Diamond Dash

During the long wait in line with thousands of children and their parents and guardians–a line that wrapped all the way around Shea Stadium and then some–I had twice resolved to leave, had twice determined that whatever the Diamond Dash was it just couldn’t be worth it, standing for over an hour in the Flushing heat; furthermore, I knew that in order to establish a trusting co-parenting relationship with my now-officially- ex wife, I needed to bring our son back on time after such special outings.
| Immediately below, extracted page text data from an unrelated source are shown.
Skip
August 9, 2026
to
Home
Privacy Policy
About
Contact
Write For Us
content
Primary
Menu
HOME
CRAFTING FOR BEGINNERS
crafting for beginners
But Stephen, who was eight and insistent, had decided it was worth it, whatever it was, so we persisted, shuffling our feet forward every few seconds, Stephen standing behind me, holding on to the sides of my t-shirt, burying his face into the small of my back, and wiping his forehead on me as he matched his steps with mine. He came around and held my hand as we neared the center- field gate. Then, when we finally walked through the gate onto the playing field and heard the stadium usher say, Stay on the warning track please this way, he pulled his hand from mine.
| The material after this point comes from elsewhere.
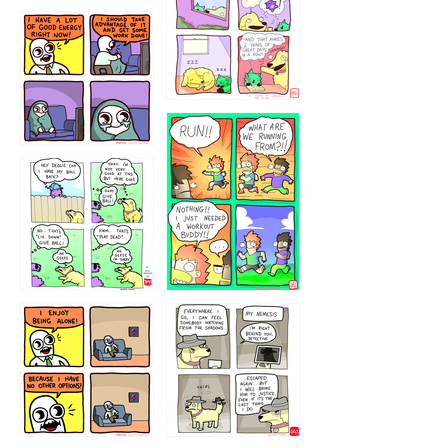
5432234
32221231
423212131
323131
1321312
I had left my marriage three years earlier, when Stephen was five. It was late at night in early January, two weeks after that miserable Christmas when Stephen and I shared the same stomach virus and took turns vomiting all night. I had put him to bed, rubbed his back until his breathing slipped into sleep, and then spent an hour in the basement, sitting on the concrete floor with my head in my hands. Finally I went upstairs, told my wife I no longer loved her, then dodged the coffee table she heaved at me. She threatened to wake Stephen if I didn’t get out of her house immediately, so I spent the night at my sister’s.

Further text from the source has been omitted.